Material shown START

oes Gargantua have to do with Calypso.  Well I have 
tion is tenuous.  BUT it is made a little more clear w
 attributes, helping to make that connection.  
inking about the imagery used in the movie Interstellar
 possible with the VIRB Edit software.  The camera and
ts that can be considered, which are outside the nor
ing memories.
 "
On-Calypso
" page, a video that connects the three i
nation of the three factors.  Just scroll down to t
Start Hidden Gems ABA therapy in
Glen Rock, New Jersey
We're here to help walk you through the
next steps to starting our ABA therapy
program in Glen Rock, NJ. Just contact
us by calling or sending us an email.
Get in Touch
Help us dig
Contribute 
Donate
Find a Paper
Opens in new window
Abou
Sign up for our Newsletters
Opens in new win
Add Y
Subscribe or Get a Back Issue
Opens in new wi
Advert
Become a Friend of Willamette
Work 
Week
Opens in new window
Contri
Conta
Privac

Material shown END
Material shown START

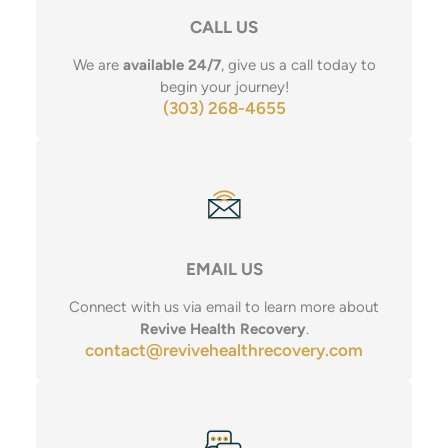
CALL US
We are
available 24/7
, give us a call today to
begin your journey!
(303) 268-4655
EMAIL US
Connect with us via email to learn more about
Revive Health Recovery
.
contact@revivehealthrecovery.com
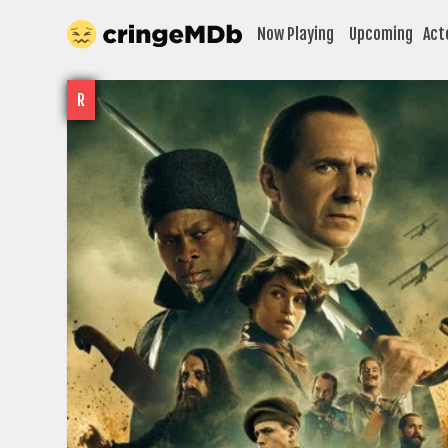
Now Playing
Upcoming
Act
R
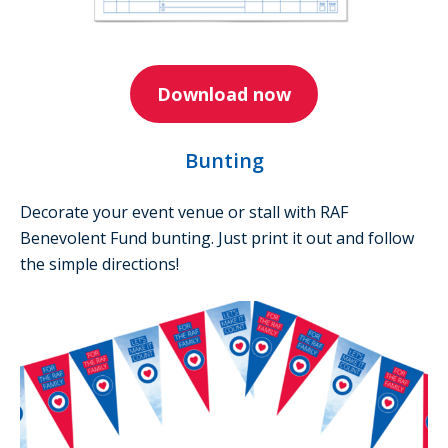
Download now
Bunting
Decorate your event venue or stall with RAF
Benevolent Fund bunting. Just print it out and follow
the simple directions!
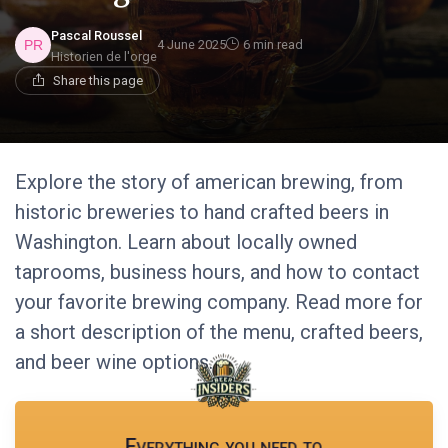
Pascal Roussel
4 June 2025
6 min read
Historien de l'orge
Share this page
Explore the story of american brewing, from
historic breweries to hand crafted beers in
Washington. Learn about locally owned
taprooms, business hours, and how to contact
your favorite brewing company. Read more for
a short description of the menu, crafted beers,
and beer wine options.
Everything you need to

Material shown END
Material shown START

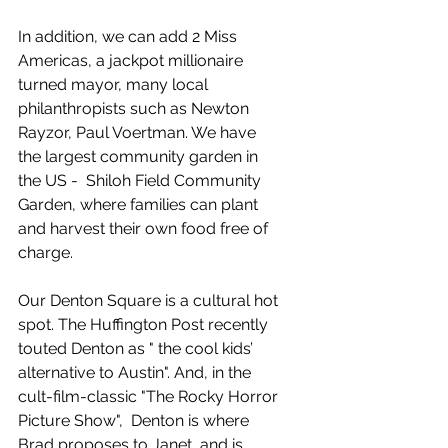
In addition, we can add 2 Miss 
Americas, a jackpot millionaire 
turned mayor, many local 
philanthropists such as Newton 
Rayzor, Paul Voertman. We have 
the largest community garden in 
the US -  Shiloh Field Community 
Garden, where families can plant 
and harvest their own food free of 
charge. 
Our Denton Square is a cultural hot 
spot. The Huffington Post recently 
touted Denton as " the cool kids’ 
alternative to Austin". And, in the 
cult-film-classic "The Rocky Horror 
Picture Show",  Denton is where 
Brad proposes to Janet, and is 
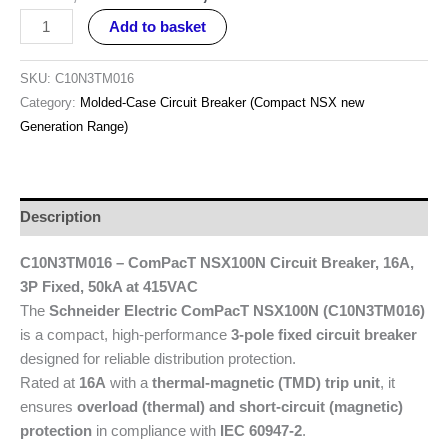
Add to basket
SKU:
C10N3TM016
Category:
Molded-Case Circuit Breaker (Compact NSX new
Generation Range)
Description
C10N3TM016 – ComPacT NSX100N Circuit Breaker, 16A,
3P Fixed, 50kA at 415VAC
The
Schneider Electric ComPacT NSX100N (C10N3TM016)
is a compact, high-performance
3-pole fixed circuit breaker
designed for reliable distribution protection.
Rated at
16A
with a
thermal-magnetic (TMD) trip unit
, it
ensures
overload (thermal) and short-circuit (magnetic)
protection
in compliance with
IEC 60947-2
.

Material shown END

In the records above, find the lines containing "brewing" and copy them.

Response box:
Explore the story of american brewing, from
your favorite brewing company. Read more for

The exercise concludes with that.